§ **What the task asks**: Starting with the line that contains "extract all elements", write out each line through the end of the listing, unchanged. Output nothing else.

§ **Supplied information**:

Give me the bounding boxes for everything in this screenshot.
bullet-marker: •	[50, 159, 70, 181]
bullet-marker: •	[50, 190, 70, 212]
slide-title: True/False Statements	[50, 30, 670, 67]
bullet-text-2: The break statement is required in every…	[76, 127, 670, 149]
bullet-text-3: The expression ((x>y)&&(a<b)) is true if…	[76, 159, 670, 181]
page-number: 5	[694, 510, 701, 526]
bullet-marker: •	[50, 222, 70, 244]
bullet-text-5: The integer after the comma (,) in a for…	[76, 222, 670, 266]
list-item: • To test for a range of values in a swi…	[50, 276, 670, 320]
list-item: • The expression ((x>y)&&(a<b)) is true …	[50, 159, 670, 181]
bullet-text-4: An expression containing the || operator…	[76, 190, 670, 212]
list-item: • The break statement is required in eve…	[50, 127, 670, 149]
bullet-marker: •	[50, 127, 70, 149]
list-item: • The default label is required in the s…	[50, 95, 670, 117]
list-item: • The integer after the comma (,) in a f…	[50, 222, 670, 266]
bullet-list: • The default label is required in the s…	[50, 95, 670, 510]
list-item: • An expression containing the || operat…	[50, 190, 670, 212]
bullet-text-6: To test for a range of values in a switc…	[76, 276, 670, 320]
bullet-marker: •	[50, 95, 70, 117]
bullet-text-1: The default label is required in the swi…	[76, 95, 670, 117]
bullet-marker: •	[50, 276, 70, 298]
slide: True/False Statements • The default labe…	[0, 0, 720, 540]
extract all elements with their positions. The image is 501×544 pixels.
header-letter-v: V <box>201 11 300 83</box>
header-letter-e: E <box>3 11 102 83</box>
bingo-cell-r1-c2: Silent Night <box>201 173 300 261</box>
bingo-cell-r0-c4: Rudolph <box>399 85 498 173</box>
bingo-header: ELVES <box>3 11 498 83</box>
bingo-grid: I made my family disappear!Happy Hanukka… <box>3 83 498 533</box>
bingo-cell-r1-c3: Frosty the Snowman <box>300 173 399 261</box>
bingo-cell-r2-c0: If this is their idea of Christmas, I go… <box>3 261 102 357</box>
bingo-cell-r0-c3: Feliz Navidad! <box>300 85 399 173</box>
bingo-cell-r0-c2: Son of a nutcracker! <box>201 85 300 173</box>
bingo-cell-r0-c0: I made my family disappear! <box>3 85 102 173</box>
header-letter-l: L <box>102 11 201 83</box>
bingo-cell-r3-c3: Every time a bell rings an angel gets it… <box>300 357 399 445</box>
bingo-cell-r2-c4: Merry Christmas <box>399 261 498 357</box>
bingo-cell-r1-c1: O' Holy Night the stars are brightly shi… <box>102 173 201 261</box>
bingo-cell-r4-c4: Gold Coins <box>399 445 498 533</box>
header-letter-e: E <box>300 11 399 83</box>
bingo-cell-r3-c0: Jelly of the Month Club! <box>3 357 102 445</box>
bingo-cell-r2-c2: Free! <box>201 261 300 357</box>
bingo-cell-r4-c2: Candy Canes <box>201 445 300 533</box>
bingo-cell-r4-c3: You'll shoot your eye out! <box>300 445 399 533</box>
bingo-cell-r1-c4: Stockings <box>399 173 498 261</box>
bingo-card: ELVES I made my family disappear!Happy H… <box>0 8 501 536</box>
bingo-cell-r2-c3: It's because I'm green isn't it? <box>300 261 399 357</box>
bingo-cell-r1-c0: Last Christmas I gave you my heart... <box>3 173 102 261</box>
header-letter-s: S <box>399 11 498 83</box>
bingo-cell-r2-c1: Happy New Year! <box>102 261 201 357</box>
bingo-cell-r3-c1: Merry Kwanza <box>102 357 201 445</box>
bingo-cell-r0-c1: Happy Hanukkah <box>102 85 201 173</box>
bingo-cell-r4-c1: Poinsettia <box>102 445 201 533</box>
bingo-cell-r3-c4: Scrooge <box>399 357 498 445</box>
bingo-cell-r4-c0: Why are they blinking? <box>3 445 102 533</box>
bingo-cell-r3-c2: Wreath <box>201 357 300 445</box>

§ **Answer to this task**:
extract all elements with their positions. The image is 501×544 pixels.
header-letter-v: V <box>201 11 300 83</box>
header-letter-e: E <box>3 11 102 83</box>
bingo-cell-r1-c2: Silent Night <box>201 173 300 261</box>
bingo-cell-r0-c4: Rudolph <box>399 85 498 173</box>
bingo-header: ELVES <box>3 11 498 83</box>
bingo-grid: I made my family disappear!Happy Hanukka… <box>3 83 498 533</box>
bingo-cell-r1-c3: Frosty the Snowman <box>300 173 399 261</box>
bingo-cell-r2-c0: If this is their idea of Christmas, I go… <box>3 261 102 357</box>
bingo-cell-r0-c3: Feliz Navidad! <box>300 85 399 173</box>
bingo-cell-r0-c2: Son of a nutcracker! <box>201 85 300 173</box>
bingo-cell-r0-c0: I made my family disappear! <box>3 85 102 173</box>
header-letter-l: L <box>102 11 201 83</box>
bingo-cell-r3-c3: Every time a bell rings an angel gets it… <box>300 357 399 445</box>
bingo-cell-r2-c4: Merry Christmas <box>399 261 498 357</box>
bingo-cell-r1-c1: O' Holy Night the stars are brightly shi… <box>102 173 201 261</box>
bingo-cell-r4-c4: Gold Coins <box>399 445 498 533</box>
header-letter-e: E <box>300 11 399 83</box>
bingo-cell-r3-c0: Jelly of the Month Club! <box>3 357 102 445</box>
bingo-cell-r2-c2: Free! <box>201 261 300 357</box>
bingo-cell-r4-c2: Candy Canes <box>201 445 300 533</box>
bingo-cell-r4-c3: You'll shoot your eye out! <box>300 445 399 533</box>
bingo-cell-r1-c4: Stockings <box>399 173 498 261</box>
bingo-card: ELVES I made my family disappear!Happy H… <box>0 8 501 536</box>
bingo-cell-r2-c3: It's because I'm green isn't it? <box>300 261 399 357</box>
bingo-cell-r1-c0: Last Christmas I gave you my heart... <box>3 173 102 261</box>
header-letter-s: S <box>399 11 498 83</box>
bingo-cell-r2-c1: Happy New Year! <box>102 261 201 357</box>
bingo-cell-r3-c1: Merry Kwanza <box>102 357 201 445</box>
bingo-cell-r0-c1: Happy Hanukkah <box>102 85 201 173</box>
bingo-cell-r4-c1: Poinsettia <box>102 445 201 533</box>
bingo-cell-r3-c4: Scrooge <box>399 357 498 445</box>
bingo-cell-r4-c0: Why are they blinking? <box>3 445 102 533</box>
bingo-cell-r3-c2: Wreath <box>201 357 300 445</box>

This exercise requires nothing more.